The National Health Service should be just that – a national health service – providing equal access to treatment, regardless of where the patient lives.

However, in the past few years I have seen a significant increase in the number of constituents complaining to me that funding for a treatment prescribed by their doctor has been denied by the North Yorkshire and York Primary Care Trust. I have found out in many cases that if they lived in other parts of Yorkshire the NHS would pay for the same treatment.

I was recently contacted by a young woman who was brutally attacked by her former partner and suffered multiple fractures in her nose. She needs surgery to correct a breathing problem, but funding was refused by our local primary care trust. I have raised the case with the new GP-led Vale of York Care Commissioning Group, which this month replaced the primary care trust.

I fear these problems will get worse because the increase in funding for the NHS is not keeping pace with the ever-growing number of elderly patients.

According to figures published in January in answer to a Parliamentary Question, patients served by the new Vale of York Care Commissioning Group will receive less funding than people in other parts of North Yorkshire. Patients in Ryedale and Scarborough, for example, will receive 17.5 per cent more funding – £1,234 per person on average, compared to £1,050 per person in York – even though the hospital and community health services in both places are provided by the same NHS Foundation Trust.

Until the Government’s latest health reforms all patients in North Yorkshire and York were treated equally; but the introduction of the new commissioning groups means there will be more fragmentation and, as the figures show, patients from York and the Vale of York will do particularly badly.

A year and a half ago, as a result of the increase in the number of constituents complaining about treatment being denied by their primary care trust, I introduced a Bill in the House of Commons to seek to end postcode rationing of treatment for NHS patients.
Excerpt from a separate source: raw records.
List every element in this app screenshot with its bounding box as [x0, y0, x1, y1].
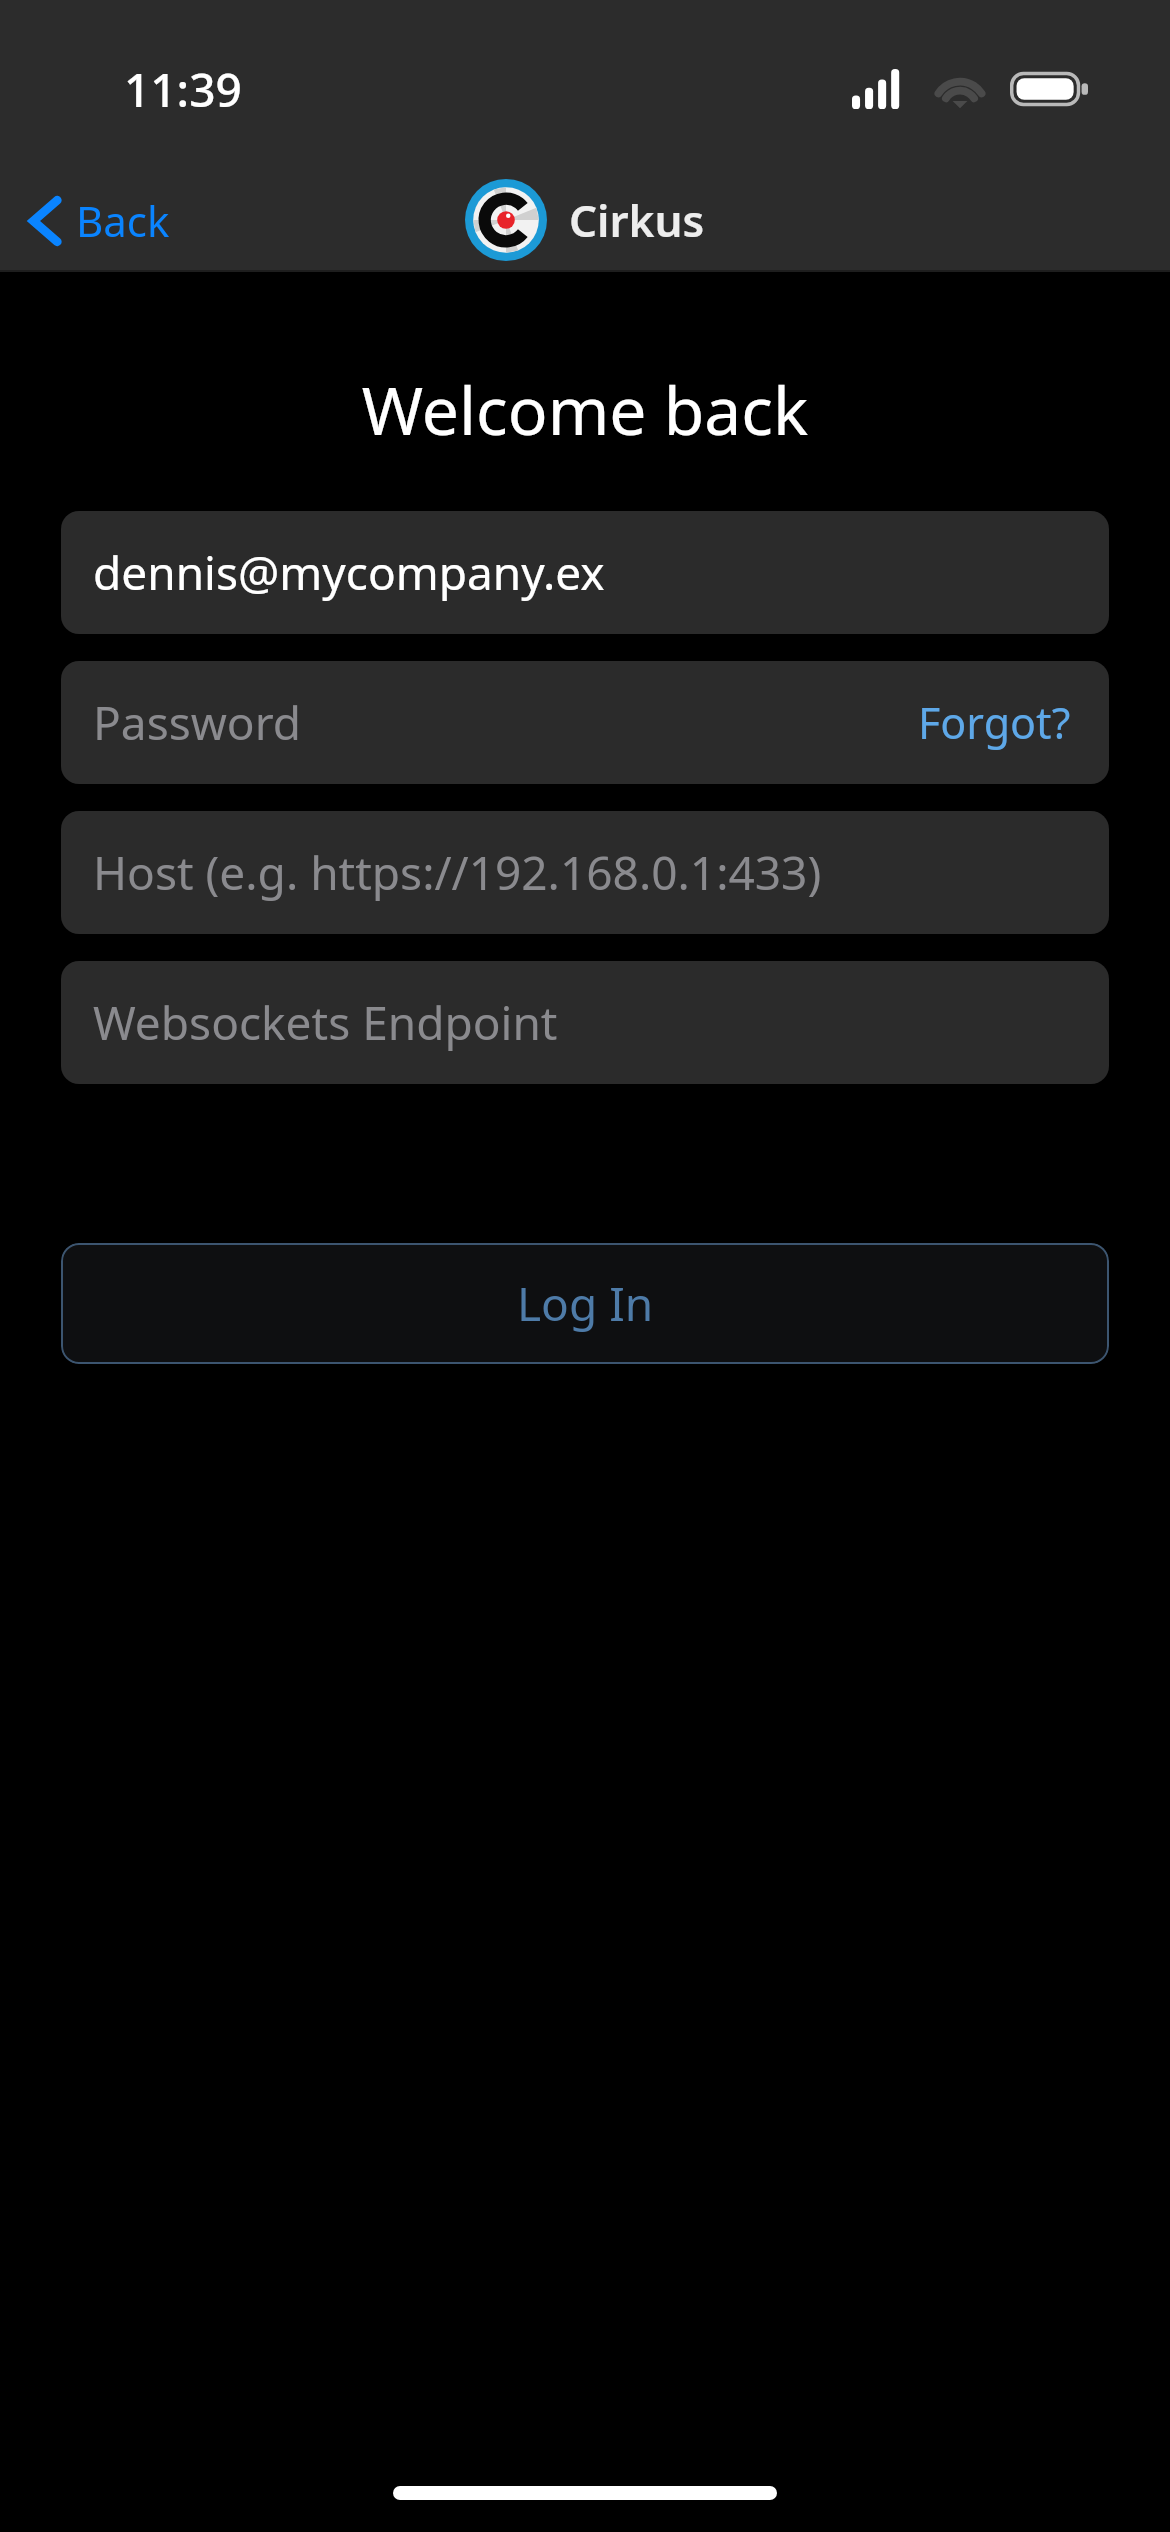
staticText: Websockets Endpoint [93, 991, 1077, 1054]
staticText: Cirkus [569, 190, 705, 250]
button[interactable]: Password [61, 661, 1109, 784]
staticText: dennis@mycompany.ex [93, 541, 1077, 604]
staticText: Host (e.g. https://192.168.0.1:433) [93, 841, 1077, 904]
button[interactable]: Host (e.g. https://192.168.0.1:433) [61, 811, 1109, 934]
button[interactable]: Log In [61, 1243, 1109, 1364]
button[interactable]: Back [22, 186, 176, 255]
staticText: Welcome back [0, 364, 1170, 454]
button[interactable]: dennis@mycompany.ex [61, 511, 1109, 634]
staticText: Forgot? [918, 693, 1071, 752]
button[interactable]: Forgot? [912, 685, 1077, 760]
button[interactable]: Websockets Endpoint [61, 961, 1109, 1084]
staticText: Password [93, 691, 912, 754]
staticText: Back [76, 192, 170, 249]
staticText: Log In [517, 1272, 654, 1335]
staticText: 11:39 [124, 58, 242, 121]
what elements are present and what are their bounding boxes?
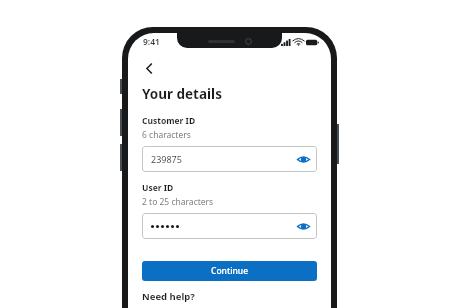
staticText: User ID — [142, 182, 174, 194]
button[interactable]: Continue — [142, 261, 317, 281]
staticText: 2 to 25 characters — [142, 196, 214, 208]
button[interactable]: Show value — [142, 213, 317, 239]
button[interactable]: 239875 — [142, 146, 317, 172]
staticText: 6 characters — [142, 129, 191, 141]
staticText: 239875 — [151, 153, 182, 165]
button[interactable]: Show value — [295, 151, 311, 167]
staticText: Continue — [211, 265, 249, 277]
staticText: 9:41 — [143, 36, 160, 48]
staticText: Your details — [142, 85, 222, 103]
button[interactable]: Back — [136, 55, 162, 81]
staticText: Customer ID — [142, 115, 196, 127]
button[interactable]: Need help? — [142, 290, 195, 303]
staticText: Need help? — [142, 290, 195, 303]
button[interactable]: Show value — [295, 218, 311, 234]
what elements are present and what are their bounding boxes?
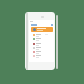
- button[interactable]: [31, 27, 53, 32]
- button[interactable]: [29, 46, 54, 50]
- button[interactable]: [29, 37, 54, 41]
- button[interactable]: [29, 54, 54, 58]
- button[interactable]: [29, 33, 54, 37]
- button[interactable]: [29, 50, 54, 54]
- button[interactable]: [29, 42, 54, 46]
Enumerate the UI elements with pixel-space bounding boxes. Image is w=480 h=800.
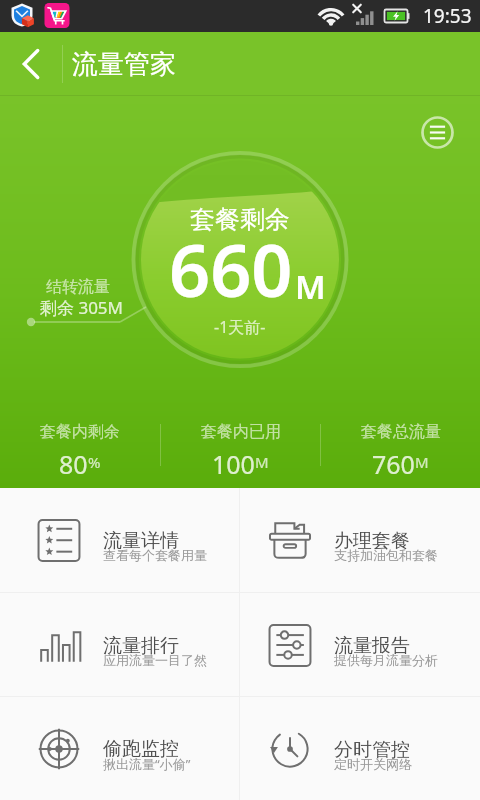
staticText: 80 [59, 447, 88, 474]
button[interactable]: 办理套餐 [240, 488, 480, 592]
staticText: 揪出流量“小偷” [103, 755, 191, 773]
staticText: 支持加油包和套餐 [334, 547, 438, 563]
staticText: 套餐内剩余 [40, 422, 120, 442]
button[interactable]: 流量详情 [0, 488, 239, 592]
button[interactable]: Menu [417, 112, 458, 153]
staticText: M [295, 264, 326, 309]
staticText: 分时管控 [334, 738, 410, 762]
staticText: 套餐总流量 [361, 422, 441, 442]
staticText: 剩余 305M [40, 296, 124, 319]
staticText: 套餐剩余 [190, 204, 290, 235]
staticText: 流量管家 [72, 48, 176, 81]
staticText: 查看每个套餐用量 [103, 547, 207, 563]
staticText: 流量详情 [103, 529, 179, 553]
staticText: 19:53 [423, 3, 472, 29]
staticText: % [88, 452, 101, 472]
staticText: -1天前- [214, 316, 266, 338]
button[interactable]: 套餐内剩余 [0, 422, 160, 474]
staticText: 100 [212, 447, 255, 474]
button[interactable]: 偷跑监控 [0, 697, 239, 800]
button[interactable]: 分时管控 [240, 697, 480, 800]
staticText: 流量报告 [334, 634, 410, 658]
button[interactable]: 流量报告 [240, 593, 480, 696]
staticText: 应用流量一目了然 [103, 652, 207, 668]
staticText: 办理套餐 [334, 529, 410, 553]
staticText: 660 [169, 220, 293, 318]
staticText: M [255, 452, 269, 472]
staticText: 流量排行 [103, 634, 179, 658]
button[interactable]: 套餐总流量 [321, 422, 480, 474]
staticText: 定时开关网络 [334, 756, 412, 772]
staticText: 偷跑监控 [103, 737, 179, 761]
staticText: 提供每月流量分析 [334, 652, 438, 668]
button[interactable]: Back [0, 32, 62, 96]
staticText: 结转流量 [46, 277, 110, 297]
button[interactable]: 套餐内已用 [161, 422, 320, 474]
staticText: 760 [372, 447, 415, 474]
staticText: M [415, 452, 429, 472]
button[interactable]: 流量排行 [0, 593, 239, 696]
staticText: 套餐内已用 [201, 422, 281, 442]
My Bill sought to ensure that any medical treatment prescribed by a doctor would be provided by the NHS unless the Secretary of State for Health, or his medical and scientific advisers at the National Institute for Health and Clinical Excellence, said no; to establish a national register of all cases where treatment is refused, to act as a check on creeping privatisation of NHS services; and to give patients a right of appeal if treatment is denied.

Cases like the woman with the broken nose show just how distressing it is for patients who are refused treatment.

I have raised the issue of the shortfall in funding in the Vale of York with the Health Secretary, Jeremy Hunt, and I am hoping to reintroduce my Health Bill when the opportunity arises.